TEMPERATURA: 25°C
POGODA: świeci słońce
Mimo iż położyliśmy się spać w środku nocy, to ja wstałem o 8, a dziewczyny przed 9. Z balkonu mamy fajny widok na basen. Jest ciepło. Śniadanie jest do 10, więc najpierw idziemy coś zjeść a potem pierwszy spacer po obiekcie. Na śniadanie duży wybór. Nawet chyba większy niż rok temu w Sofitelu, a tam to już była pierwsza klasa. Obiekt zadbany. Pełno gości. Przebieramy się i na basen.

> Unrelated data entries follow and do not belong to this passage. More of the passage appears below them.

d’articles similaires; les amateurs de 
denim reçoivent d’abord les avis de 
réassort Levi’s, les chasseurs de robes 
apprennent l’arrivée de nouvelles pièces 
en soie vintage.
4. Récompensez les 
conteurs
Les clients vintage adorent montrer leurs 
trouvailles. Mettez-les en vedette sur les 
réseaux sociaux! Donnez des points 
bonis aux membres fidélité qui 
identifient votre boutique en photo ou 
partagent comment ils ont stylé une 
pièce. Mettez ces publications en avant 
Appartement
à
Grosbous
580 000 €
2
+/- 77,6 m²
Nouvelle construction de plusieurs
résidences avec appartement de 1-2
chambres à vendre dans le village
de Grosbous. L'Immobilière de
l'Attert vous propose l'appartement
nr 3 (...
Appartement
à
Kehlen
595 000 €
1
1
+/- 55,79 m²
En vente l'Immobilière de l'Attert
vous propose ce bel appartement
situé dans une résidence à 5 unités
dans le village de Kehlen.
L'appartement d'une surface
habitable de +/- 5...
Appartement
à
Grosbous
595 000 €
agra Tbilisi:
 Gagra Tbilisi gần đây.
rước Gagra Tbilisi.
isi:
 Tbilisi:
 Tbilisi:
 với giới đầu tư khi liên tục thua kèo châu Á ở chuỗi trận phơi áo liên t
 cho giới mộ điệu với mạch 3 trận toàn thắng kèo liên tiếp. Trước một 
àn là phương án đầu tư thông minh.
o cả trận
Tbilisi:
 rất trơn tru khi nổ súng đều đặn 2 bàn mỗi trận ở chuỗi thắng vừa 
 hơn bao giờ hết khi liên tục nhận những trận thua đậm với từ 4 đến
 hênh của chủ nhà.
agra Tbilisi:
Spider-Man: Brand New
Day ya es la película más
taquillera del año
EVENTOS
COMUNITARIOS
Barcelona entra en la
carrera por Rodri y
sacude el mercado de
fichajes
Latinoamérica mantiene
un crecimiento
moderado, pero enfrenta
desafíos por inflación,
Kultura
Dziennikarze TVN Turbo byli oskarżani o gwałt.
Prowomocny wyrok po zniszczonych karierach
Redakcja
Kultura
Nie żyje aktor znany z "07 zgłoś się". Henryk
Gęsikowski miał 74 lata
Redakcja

Basenów jest 7, w tym 1 ze zjeżdżalniami. Temperatura wody 19°C a w podgrzewanym 29°C. Na basenie zostajemy do 13. Obiad. A po obiedzie mały odpoczynek. Przed 16 jedziemy busikiem na plażę. Akurat tuż przed zachodem słońca. Do hotelu wracamy piechotką (ok. 700m) przez bliźniaczy obiekt Stella di Mare Beach, z którego też możemy korzystać.
Kolacja a potem na chwilę zostajemy na imprezie dla małych gości. Potem lulu. Padamy przed 22, czyli po naszemu 21.